WORK INSTRUCTION >> Only the lines from the one containing "se desacelerará a" through the last line below should be written out, exactly and with both ends kept.
** AVAILABLE RECORDS follows **
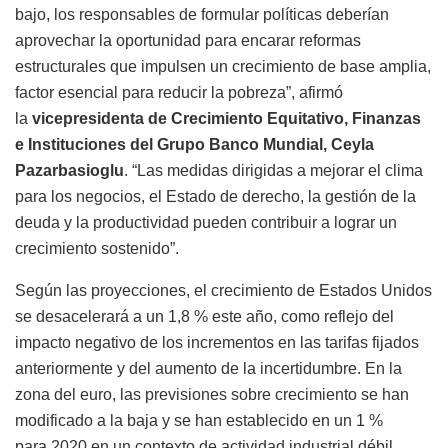
bajo, los responsables de formular políticas deberían
aprovechar la oportunidad para encarar reformas
estructurales que impulsen un crecimiento de base amplia,
factor esencial para reducir la pobreza”, afirmó
la
vicepresidenta de Crecimiento Equitativo, Finanzas
e Instituciones del Grupo Banco Mundial, Ceyla
Pazarbasioglu
. “Las medidas dirigidas a mejorar el clima
para los negocios, el Estado de derecho, la gestión de la
deuda y la productividad pueden contribuir a lograr un
crecimiento sostenido”.
Según las proyecciones, el crecimiento de Estados Unidos
se desacelerará a un 1,8 % este año, como reflejo del
impacto negativo de los incrementos en las tarifas fijados
anteriormente y del aumento de la incertidumbre. En la
zona del euro, las previsiones sobre crecimiento se han
modificado a la baja y se han establecido en un 1 %
para 2020 en un contexto de actividad industrial débil.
** End of AVAILABLE RECORDS **
REPLY TO THE TASK >>
se desacelerará a un 1,8 % este año, como reflejo del
impacto negativo de los incrementos en las tarifas fijados
anteriormente y del aumento de la incertidumbre. En la
zona del euro, las previsiones sobre crecimiento se han
modificado a la baja y se han establecido en un 1 %
para 2020 en un contexto de actividad industrial débil.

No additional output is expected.